So for the sake of completeness, here’s the intro to the luck section from the system reference document

Of all the numbers on your character sheet Luck is likely to fluctuate the most. This number represents your character’s fortune and intuition, tested whenever fate swipes at them. When this happens the GM will ask you to Test your Luck or suffer the consequences.

I use it mainly as a bargaining chip, a way to test fate or to fudge a dice roll.

Luckily, most of my troika the last couple years have been play-by-post, so I have a perfect log of every time I’ve offered a luck roll!

Observe, the most recent times I’ve asked for/offered a luck test:

  1. A player failed a skill test by 1 point. I offered them the opportunity to test their luck to succeed with cost: the spell will succeed but the subject will hold a permanent grudge against you. This is the kind of luck roll I like best! The odds are on the table. Everybody knows what the consequences are. Up to the player to decide whether to take the risk or not.

  2. To determine the rate of success/value: we’re in a magic shop, what kind of scroll do you find?

  3. As literal luck: we’re in a gambling den. How much do you win?

  4. In an especially memorable moment, to see whether a character can escape death at great cost. (He lived, but the proud, dandy wizard hunter suffered extensive scarring to his beautiful face.)

I feel like the luck examples from Call of Cthulhu—e.g. Do you find a cab? Are there keys in the ignition?—are the kinds of questions that don’t rely on the player or the character as much as they rely on the whimsy of the world.
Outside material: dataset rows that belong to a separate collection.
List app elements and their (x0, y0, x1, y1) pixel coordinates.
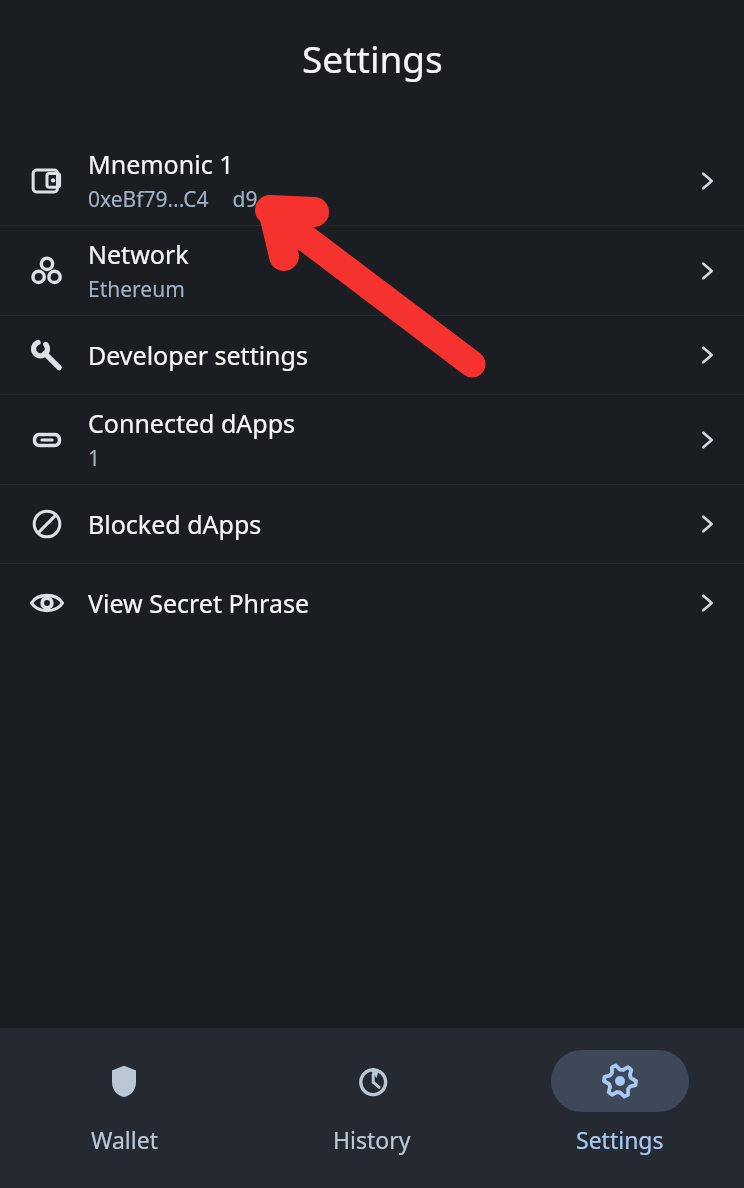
button[interactable]: History (248, 1028, 496, 1155)
button[interactable]: Connected dApps (0, 395, 744, 484)
other: Developer settings (26, 334, 68, 376)
button[interactable]: Developer settings (0, 316, 744, 394)
staticText: Wallet (91, 1124, 158, 1155)
staticText: Mnemonic 1 (88, 147, 234, 181)
staticText: Connected dApps (88, 406, 296, 440)
other: Network (26, 250, 68, 292)
staticText: History (333, 1124, 411, 1155)
staticText: Settings (302, 33, 443, 83)
button[interactable]: Blocked dApps (0, 485, 744, 563)
button[interactable]: View secret phrase (0, 564, 744, 642)
button[interactable]: Settings (496, 1028, 744, 1155)
staticText: Developer settings (88, 338, 308, 372)
staticText: View Secret Phrase (88, 586, 309, 620)
staticText: 0xeBf79...C4 d9 (88, 185, 258, 214)
other: Blocked dApps (26, 503, 68, 545)
button[interactable]: Mnemonic wallet (0, 136, 744, 225)
staticText: Network (88, 237, 189, 271)
staticText: Ethereum (88, 275, 185, 304)
staticText: Settings (576, 1124, 664, 1155)
button[interactable]: Wallet (0, 1028, 248, 1155)
other: Mnemonic wallet (26, 160, 68, 202)
other: Connected dApps (26, 419, 68, 461)
staticText: Blocked dApps (88, 507, 262, 541)
other: View secret phrase (26, 582, 68, 624)
button[interactable]: Network (0, 226, 744, 315)
staticText: 1 (88, 444, 101, 473)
And as such, I don’t always think it’s that interesting to have the players roll for them1. I’m just as likely to roll on a yes/no orcale myself on their behalf to speed the game along. This is an occult horror game after all, not a luck simulator.

The kind of luck roll that is much more interesting to me is the Blades in the Dark style that Kyle describes, where the roll symbolizes bargaining with fate, jockeying for effect and position, avoiding outcomes at cost, etc. It won’t work all the time. But when it does, the payoff feels really good.

Bonus content!

The Gambler is a subclass for fighters or thieves that weaponizes a luck mechanic via a hexflower, something I’m a big fan of!!

« older | 2022-03-24 | newer »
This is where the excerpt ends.